So, I got a call this morning from Dr. Lanning, Harlie’s surgeon who is doing her nissen. He said that there is a conflict with her surgery date of next Monday (May 5th) and that they had to move it to May 14th!!!! WHAT?!?!?
He said that after we left on Monday, he spoke extensively with the anesthesiologists. Because of the risk of the CO2 in her abdomen, time is of the essence. Meaning that he needs to get in there, do it and get out as soon as possible. So, he needs one of his partners to assist him in her case. He knew that before and had his partner scheduled for the procedure this past Monday, but in all the craziness at the hospital, he did not realize that his partner has a conflict with next Monday and is not available until May 14th. He said that they both moved patients around to get Harlie in as soon as possible, but it was the best they could do.

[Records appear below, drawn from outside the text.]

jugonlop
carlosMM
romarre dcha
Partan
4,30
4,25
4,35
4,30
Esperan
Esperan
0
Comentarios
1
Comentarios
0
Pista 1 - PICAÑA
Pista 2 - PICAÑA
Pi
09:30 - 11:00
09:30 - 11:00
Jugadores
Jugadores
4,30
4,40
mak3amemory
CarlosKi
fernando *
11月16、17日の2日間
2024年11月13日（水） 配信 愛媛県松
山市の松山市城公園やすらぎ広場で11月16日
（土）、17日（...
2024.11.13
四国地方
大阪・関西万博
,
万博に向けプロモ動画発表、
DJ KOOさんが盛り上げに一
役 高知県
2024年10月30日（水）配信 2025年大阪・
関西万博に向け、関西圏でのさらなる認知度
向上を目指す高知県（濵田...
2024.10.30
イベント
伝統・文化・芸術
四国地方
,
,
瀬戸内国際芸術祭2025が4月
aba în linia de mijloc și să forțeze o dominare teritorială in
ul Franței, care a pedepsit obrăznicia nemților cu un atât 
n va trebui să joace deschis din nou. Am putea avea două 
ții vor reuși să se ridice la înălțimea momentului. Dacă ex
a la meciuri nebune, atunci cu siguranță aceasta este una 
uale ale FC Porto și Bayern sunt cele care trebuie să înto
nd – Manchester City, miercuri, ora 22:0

Although I understand that, and want only the best situation for Harlie, I am still MAD! I just wish everything didn’t have to be so incredibly complicated for her – and us! The week of the 14th is not good for so many reasons. And since you asked…
1. It leaves NO room for error. The surgery will have to be done that day – period. She better not even THINK about getting sick.

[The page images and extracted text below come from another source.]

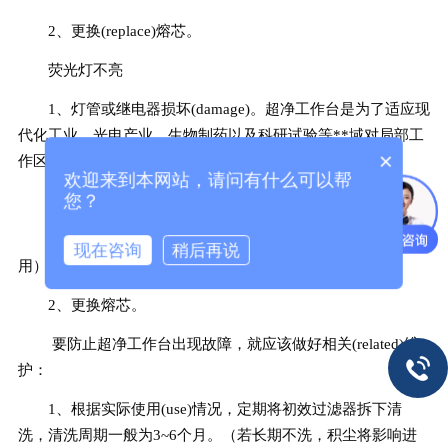
2、更换(replace)熔芯。
荧光灯不亮
1、灯管或继电器损坏(damage)。超净工作台是为了适应现
代化工业、光电产业、生物制药以及科研试验等**域对局部工
×
作区域洁净度的需求而设计的。
欢迎来到本网站，请问有什么可以帮
您？
2、灯管电源熔丝已熔断。
1、更换灯管或继电器（作用：自动调节、转换电路等作
现在咨询
稍后再说
用）。
2、更换熔芯。
要防止超净工作台出现故障，就应该做好相关(related)维
护：
1、根据实际使用(use)情况，定期将初效过滤器拆下清
洗，清洗周期一般为3~6个月。（若长期不洗，积尘将影响进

2. I am not comfortable with having only 2 weeks between this surgery and her jaw reconstruction. The surgeon said it was fine, but I know Harlie and I know how things can get. If they end up having to do the open incision it could mean up to 6 days in the hospital! That only leaves her with one week at home before a MAJOR surgery. Frustrating.
3. We have an appointment to see Dr. Magee (her plastic surgeon) on May 13th – the day before her nissen surgery. I wanted to go down there with her all ready for surgery, us having completed everything we needed to prior to her surgery. I don’t want to give Dr. Magee any excuse to not do the jaw reconstruction as scheduled. (And no, the jaw reconstruction could not be pushed back easily – his whole plan is to do it during a specific physician’s program which is happening that week).
4. Early the morning after her nissen surgery, Tom and I have our 20 week ultrasound with the perinatologist. Considering it is the morning after her surgery, I do not want to be away from her bedside.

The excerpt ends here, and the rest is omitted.